When I was young I imagined a nuclear power plant farm on the moon with a bunch of microwave energy transmitters beaming the power back to earth.

there's only two places on earth where you could locate a receiver for that energy, and you would melt the icecaps too. Tesla had the answer, harnessing the atmospheric electric current.
 
there's only two places on earth where you could locate a receiver for that energy, and you would melt the icecaps too. Tesla had the answer, harnessing the atmospheric electric current.

That would certainly have a profound effect on the climate. Solar farms in space have far better scalability and potential. Not only would it provide infinite power to Earth 24/7, but it would also power any space structures we build.

Get it done people.
 
Perhaps eventually we can use some of those superalloys used by NASA and other ultra-high tech organizations in very small quantities, where a very large atom is introduced into the lattice to increase energy required for dislocations. Of course, dislocations themselves can be utilized to strengthen a material, while reducing it's strength to weight ratio. Many interesting possibilities in this field.

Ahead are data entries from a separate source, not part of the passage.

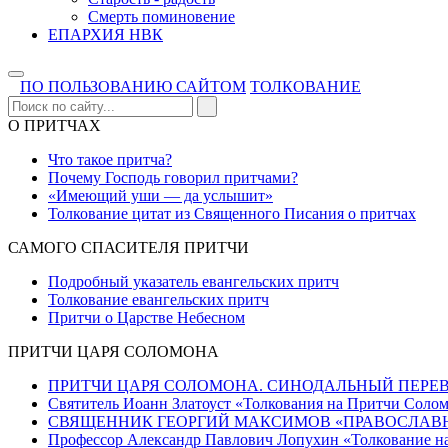
Смерть поминовение
ЕПАРХИЯ НВК
ПО ПОЛЬЗОВАНИЮ САЙТОМ
ТОЛКОВАНИЕ
О ПРИТЧАХ
Что такое притча?
Почему Господь говорил притчами?
«Имеющий уши — да услышит»
Толкование цитат из Священного Писания о притчах
САМОГО СПАСИТЕЛЯ ПРИТЧИ
Подробный указатель евангельских притч
Толкование евангельских притч
Притчи о Царстве Небесном
ПРИТЧИ ЦАРЯ СОЛОМОНА
ПРИТЧИ ЦАРЯ СОЛОМОНА. СИНОДАЛЬНЫЙ ПЕРЕВ
Святитель Иоанн Златоуст «Толкования на Притчи Соло
CВЯЩЕННИК ГЕОРГИЙ МАКСИМОВ «ПРАВОСЛАВН
Профессор Александр Павлович Лопухин «Толкование н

As for lithium batteries, I prefer that beyond the immediate future we move past Li-ion to more energy dense battery tech. I know there have advancements like lithium-air that might make it to mass-production some time soon, but the limits of lithium batteries will be reached before too long. Even more interestingly, we can start seriously looking into deployment of wireless electricity to reduce the need for batteries in the first place.
This post caused me to think of the possibility of wireless electricity powering cars as they drive down the road. Obviously we're a long way from that, but it will revolutionize transportation.